Comment by sigwinch28

Comment by sigwinch28 10 hours ago

5 replies

Or it’s simply an indicator of a schema that has not been excessively normalised (why create an addresses_cities table just to ensure no duplicate cities are ever written to the addresses table?)

valiant55 8 hours ago

It depends when you see it, but I agree that DISTINCT shouldn't be used in production. If I'm writing a one off query and DISTINCT gets me over the finish line sparing me a few minutes then that's fine.

sgarland 3 hours ago

Because a city/region/state can be uniquely identified with a postal code (hell, in Ireland, the entire address is encapsulated in the postal code), but the reverse is not true.

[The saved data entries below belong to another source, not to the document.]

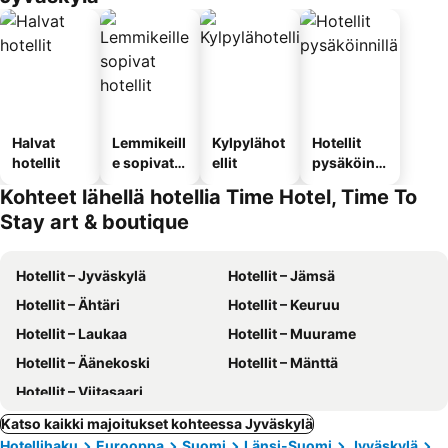
Halvat
Lemmikeill
Kylpylähot
Hotellit
hotellit
e sopivat
ellit
pysäköinni
hotellit
llä
Kohteet lähellä hotellia Time Hotel, Time To
Stay art & boutique
Hotellit – Jyväskylä
Hotellit – Jämsä
Hotellit – Ähtäri
Hotellit – Keuruu
Hotellit – Laukaa
Hotellit – Muurame
Hotellit – Äänekoski
Hotellit – Mänttä
Hotellit – Viitasaari
Katso kaikki majoitukset kohteessa Jyväskylä
Hotellihaku
Eurooppa
Suomi
Länsi-Suomi
Jyväskylä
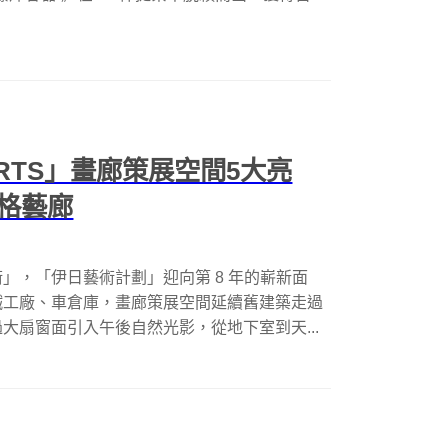
ARTS」畫廊策展空間5大亮
格藝廊
」，「伊日藝術計劃」迎向第 8 年的嶄新面
鐵工廠、車倉庫，畫廊策展空間延續舊建築走過
大扇窗面引入午後自然光影，從地下室到天...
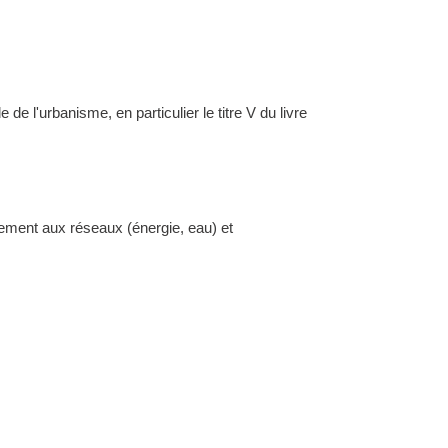
l'urbanisme, en particulier le titre V du livre
dement aux réseaux (énergie, eau) et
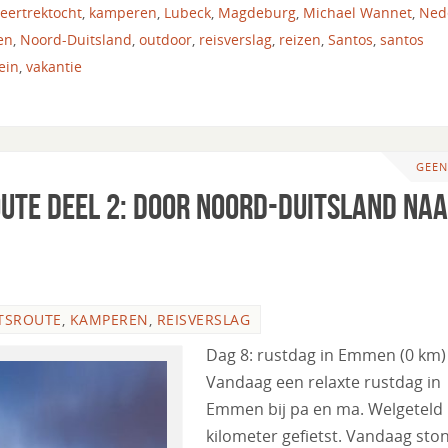
eertrektocht
,
kamperen
,
Lubeck
,
Magdeburg
,
Michael Wannet
,
Ned
en
,
Noord-Duitsland
,
outdoor
,
reisverslag
,
reizen
,
Santos
,
santos
ein
,
vakantie
GEEN
oute deel 2: Door Noord-Duitsland na
TSROUTE
,
KAMPEREN
,
REISVERSLAG
Dag 8: rustdag in Emmen (0 km)
Vandaag een relaxte rustdag in
Emmen bij pa en ma. Welgeteld
kilometer gefietst. Vandaag sto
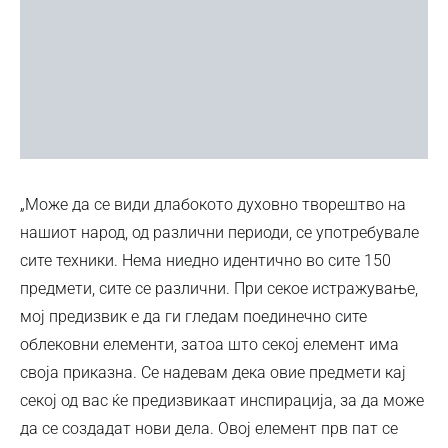
„Може да се види длабокото духовно творештво на
нашиот народ, од различни периоди, се употребувале
сите техники. Нема ниедно идентично во сите 150
предмети, сите се различни. При секое истражување,
мој предизвик е да ги гледам поединечно сите
облековни елементи, затоа што секој елемент има
своја приказна. Се надевам дека овие предмети кај
секој од вас ќе предизвикаат инспирација, за да може
да се создадат нови дела. Овој елемент прв пат се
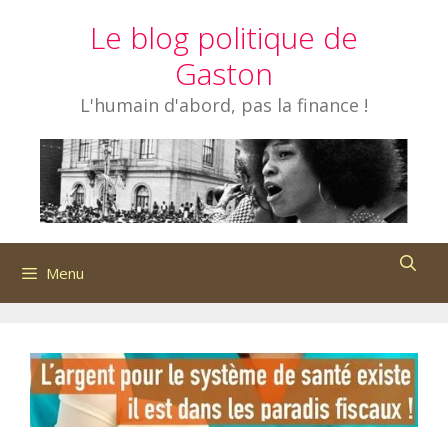
Aller
Le blog politique de
au
contenu
Gaston
L'humain d'abord, pas la finance !
Menu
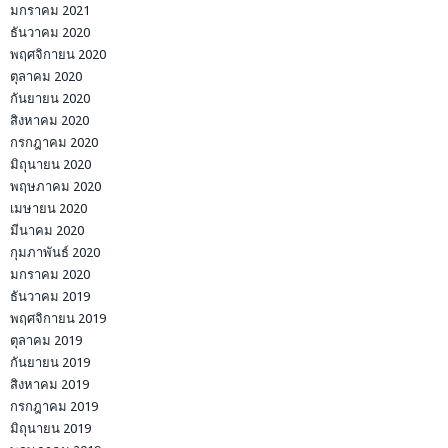
มกราคม 2021
ธันวาคม 2020
พฤศจิกายน 2020
ตุลาคม 2020
กันยายน 2020
สิงหาคม 2020
กรกฎาคม 2020
มิถุนายน 2020
พฤษภาคม 2020
เมษายน 2020
มีนาคม 2020
กุมภาพันธ์ 2020
มกราคม 2020
ธันวาคม 2019
พฤศจิกายน 2019
ตุลาคม 2019
กันยายน 2019
สิงหาคม 2019
กรกฎาคม 2019
มิถุนายน 2019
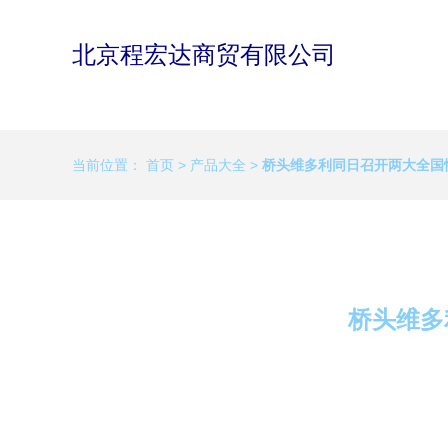
北京程宏达商贸有限公司
当前位置：
首页
>
产品大全
>
桥头维多利同日召开两大全国
桥头维多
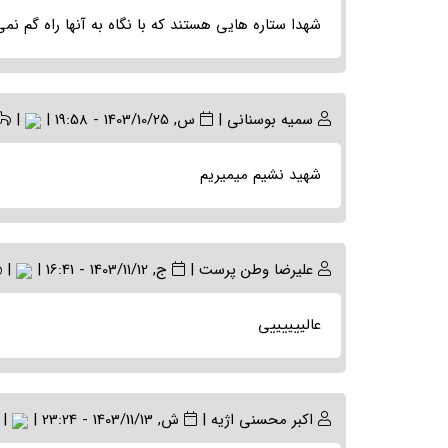
شهدا ستاره هایی هستند که با نگاه به آنها راه گم نمی
سمیه بوسنانی
|
س, 1403/10/25 - 19:58
|
|
شهید نشیم میمیریم
علیرضا وطن پرست
|
ج, 1403/11/12 - 16:41
|
|
عالییییییی
اکبر محسنی اژیه
|
ش, 1403/11/13 - 23:24
|
|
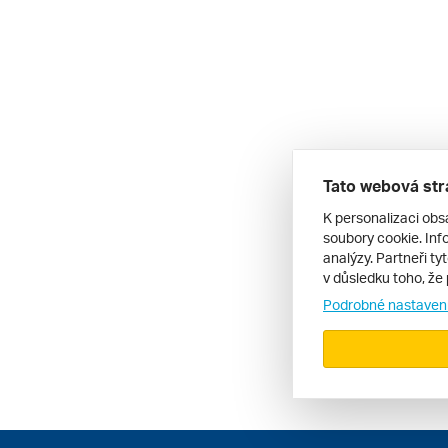
Tato webová str
K personalizaci obs
soubory cookie. Info
analýzy. Partneři ty
v důsledku toho, že 
Podrobné nastaven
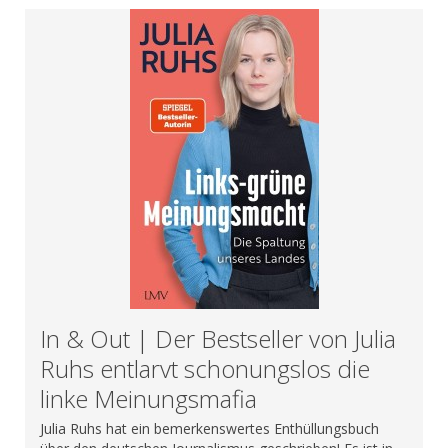
In & Out | Der Bestseller von Julia
Ruhs entlarvt schonungslos die
linke Meinungsmafia
Julia Ruhs hat ein bemerkenswertes Enthüllungsbuch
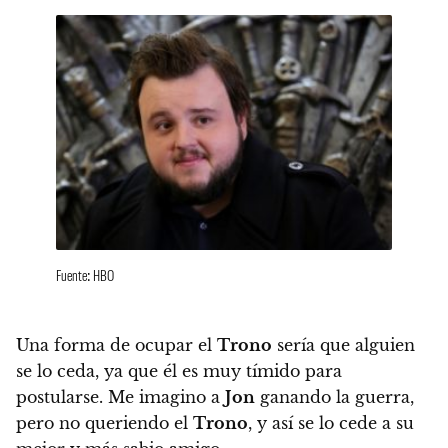
Fuente: HBO
Una forma de ocupar el
Trono
sería que alguien
se lo ceda, ya que él es muy tímido para
postularse.
Me imagino a
Jon
ganando la guerra,
pero no queriendo el
Trono
, y así se lo cede a su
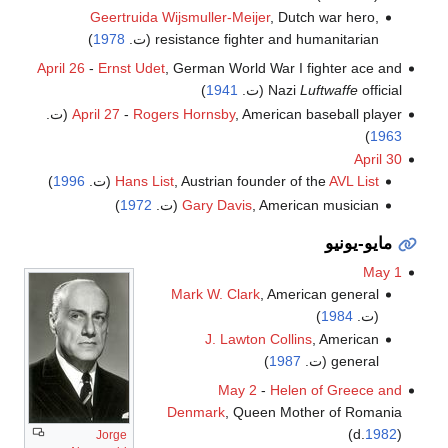
Geertruida Wijsmuller-Meijer
, Dutch war hero,
resistance fighter and humanitarian (ت.
1978
)
April 26
-
Ernst Udet
, German World War I fighter ace and
official (ت.
Luftwaffe
Nazi
1941
)
, American baseball player (ت.
Rogers Hornsby
-
April 27
)
1963
April 30
AVL List
, Austrian founder of the
Hans List
(ت.
1996
)
, American musician (ت.
Gary Davis
1972
)
مايو-يونيو
May 1
Mark W. Clark
, American general
(ت.
1984
)
J. Lawton Collins
, American
general (ت.
1987
)
May 2
-
Helen of Greece and
Denmark
, Queen Mother of Romania
(d.
1982
)
Jorge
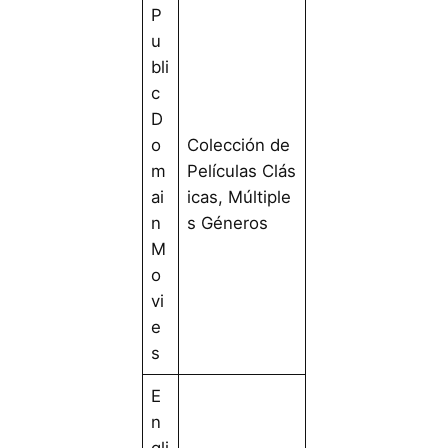
P
u
bli
c
D
o
Colección de
m
Películas Clás
ai
icas, Múltiple
n
s Géneros
M
o
vi
e
s
E
n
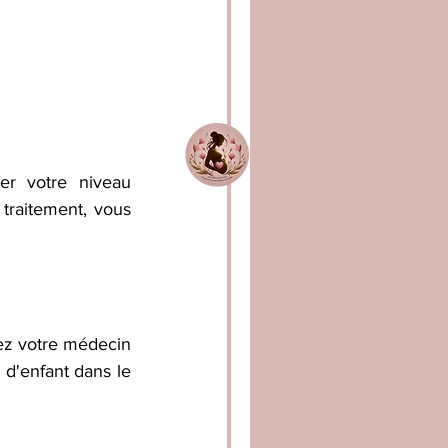
r votre niveau 
traitement, vous 
ez votre médecin 
d'enfant dans le 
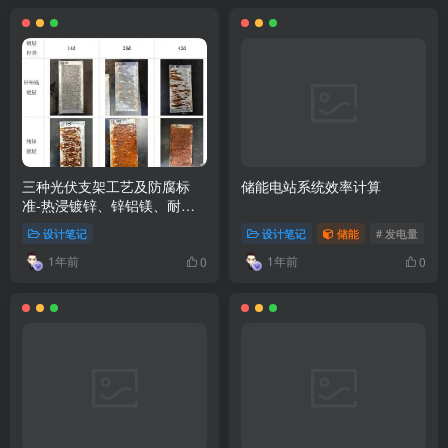
三种光伏支架工艺及防腐标
储能电站系统效率计算
准-热浸镀锌、锌铝镁、耐候
钢
设计笔记
设计笔记
储能
# 发电量
1年前
1年前
0
0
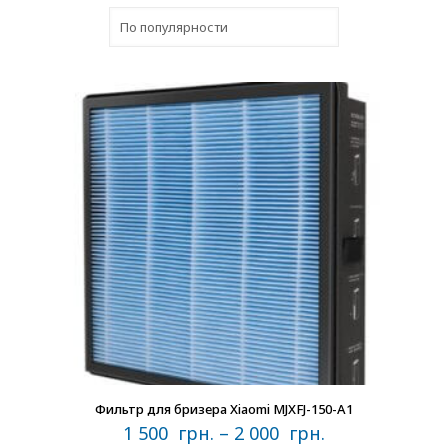
В наличии
Фильтр для бризера Xiaomi MJXFJ-150-A1
1 500
грн.
–
2 000
грн.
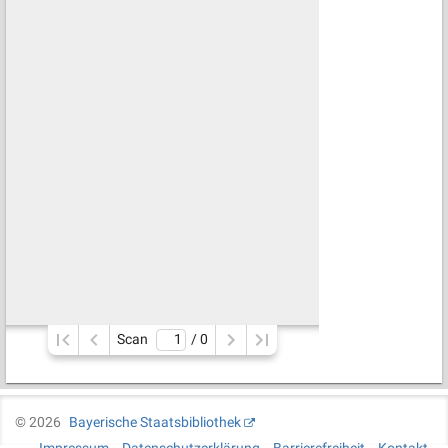
Scan
/ 
0
©
2026
Bayerische Staatsbibliothek
Impressum
Datenschutzerklärung
Barrierefreiheit
Kontakt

At scale, repeated low-cardinality columns matter a great deal.

  • virissimo an hour ago

    There are ZIP codes that overlap a city and also an unincorporated area. Furthermore, there are zip codes that overlap different states. A data model that renders these unrepresentable may come back to bite you.

  • pbnjay an hour ago

    FYI this is not true in the US. Zip codes identify postal routes not locations

echelon 5 hours ago

DISTINCT, as well as the other aggregation functions, are fantastic for offline analytics queries. I find a lot of use for them in reporting, non-production code.